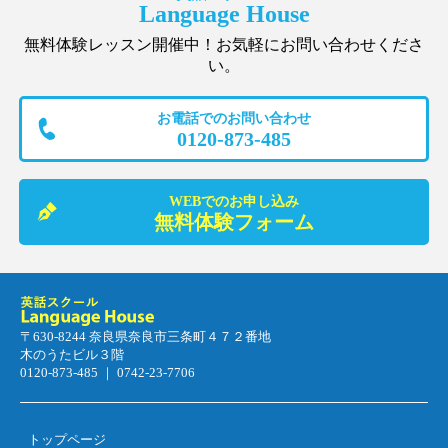
Language House
無料体験レッスン開催中！お気軽にお問い合わせくださ
い。
お電話でのお問い合わせ
0120-873-485
WEBでのお申し込み
無料体験フォーム
〒630-8244 奈良県奈良市三条町４７２番地
木のうたビル３階
0120-873-485 ｜ 0742-23-7706
トップページ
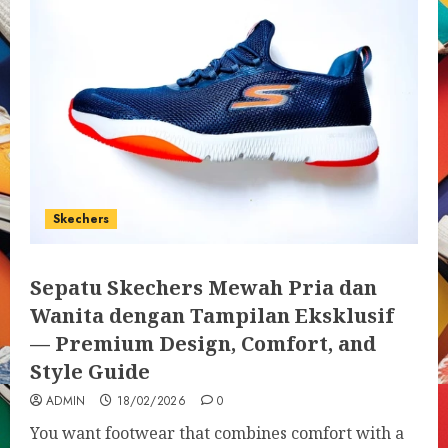
Skechers
Sepatu Skechers Mewah Pria dan
Wanita dengan Tampilan Eksklusif
— Premium Design, Comfort, and
Style Guide
ADMIN
18/02/2026
0
You want footwear that combines comfort with a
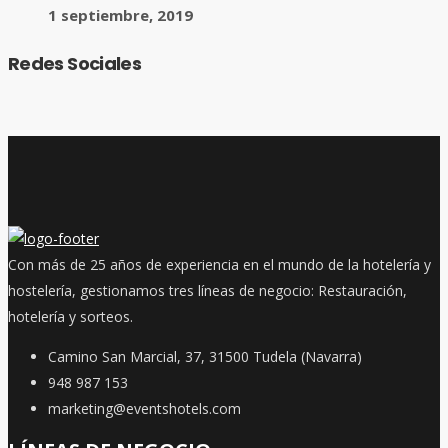
1 septiembre, 2019
Redes Sociales
Con más de 25 años de experiencia en el mundo de la hotelería y
hostelería, gestionamos tres líneas de negocio: Restauración,
hotelería y sorteos.
Camino San Marcial, 37, 31500 Tudela (Navarra)
948 987 153
marketing@eventshotels.com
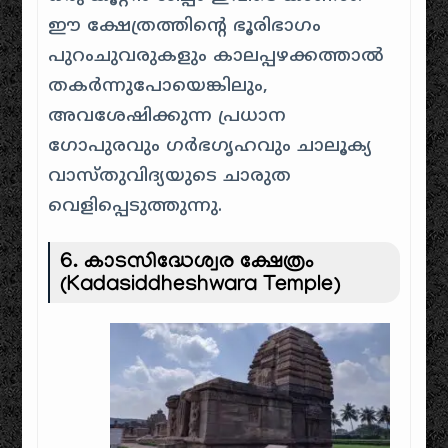
ഈ ക്ഷേത്രത്തിന്റെ ഭൂരിഭാഗം
പുറംചുവരുകളും കാലപ്പഴക്കത്താൽ
തകർന്നുപോയെങ്കിലും,
അവശേഷിക്കുന്ന പ്രധാന
ഗോപുരവും ഗർഭഗൃഹവും ചാലൂക്യ
വാസ്തുവിദ്യയുടെ ചാരുത
വെളിപ്പെടുത്തുന്നു.
6. കാടസിദ്ധേശ്വര ക്ഷേത്രം
(Kadasiddheshwara Temple)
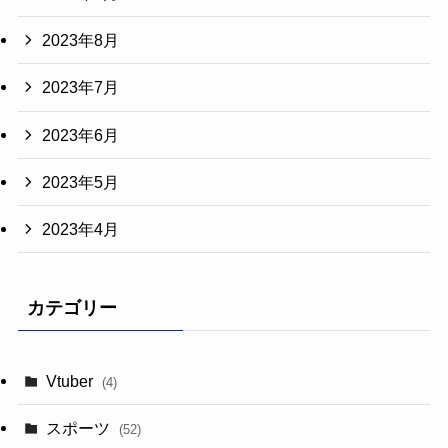
2023年8月
2023年7月
2023年6月
2023年5月
2023年4月
カテゴリー
Vtuber
(4)
スポーツ
(52)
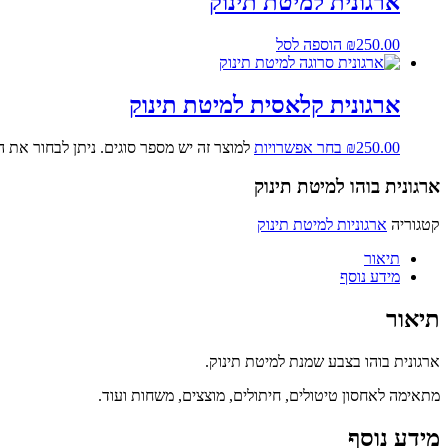
ארגונית למיטת תינוק
250.00
₪
הוספה לסל
ארגונית קלאסית למיטת תינוק
250.00
₪
בחר אפשרויות
למוצר זה יש מספר סוגים. ניתן לבחור את 
ארגונית בוהו למיטת תינוק
קטגוריה
ארגוניות למיטת תינוק
תיאור
מידע נוסף
תיאור
ארגונית בוהו בצבע שמנת למיטת תינוק.
מתאימה לאחסון טיטולים, חיתולים, מוצצים, משחות ועוד.
מידע נוסף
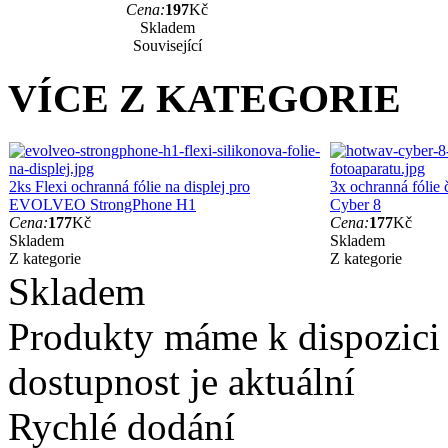
Cena:
197
Kč
Skladem
Související
VÍCE Z KATEGORIE
2ks Flexi ochranná fólie na displej pro
3x ochranná fólie
EVOLVEO StrongPhone H1
Cyber 8
Cena:
177
Kč
Cena:
177
Kč
Skladem
Skladem
Z kategorie
Z kategorie
Skladem
Produkty máme k dispozici
dostupnost je aktuální
Rychlé dodání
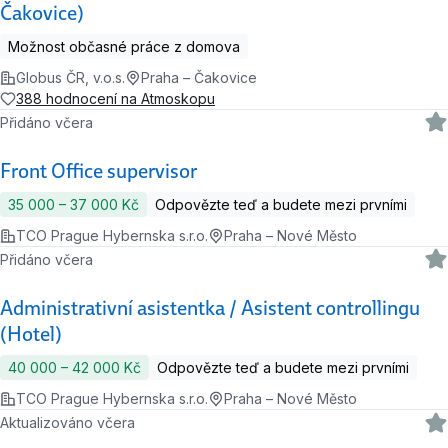
Čakovice)
Možnost občasné práce z domova
Globus ČR, v.o.s.
Praha – Čakovice
388 hodnocení na Atmoskopu
Přidáno včera
Front Office supervisor
35 000 ‍–‍ 37 000 Kč
Odpovězte teď a budete mezi prvními
TCO Prague Hybernska s.r.o.
Praha – Nové Město
Přidáno včera
Administrativní asistentka / Asistent controllingu
(Hotel)
40 000 ‍–‍ 42 000 Kč
Odpovězte teď a budete mezi prvními
TCO Prague Hybernska s.r.o.
Praha – Nové Město
Aktualizováno včera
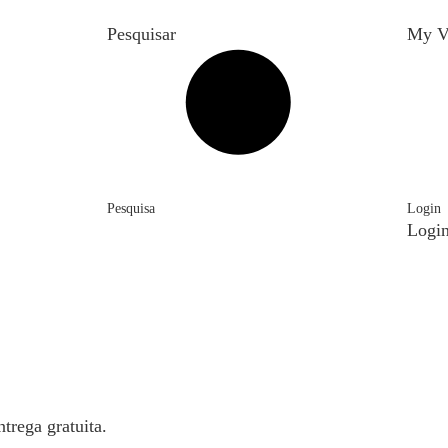
Pesquisar
My V
Pesquisa
Login
Logi
trega gratuita.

☆ ☆ ☆ ☆ ☆

Only the lines from the one with "Globus ČR, v.o.s." through the last line above belong in the answer. Reproduce them exactly, without the pictures.

Globus ČR, v.o.s.
Praha – Čakovice
388 hodnocení na Atmoskopu
Přidáno včera
Front Office supervisor
35 000 ‍–‍ 37 000 Kč
Odpovězte teď a budete mezi prvními
TCO Prague Hybernska s.r.o.
Praha – Nové Město
Přidáno včera
Administrativní asistentka / Asistent controllingu
(Hotel)
40 000 ‍–‍ 42 000 Kč
Odpovězte teď a budete mezi prvními
TCO Prague Hybernska s.r.o.
Praha – Nové Město
Aktualizováno včera
Pesquisar
My V
Pesquisa
Login
Logi
trega gratuita.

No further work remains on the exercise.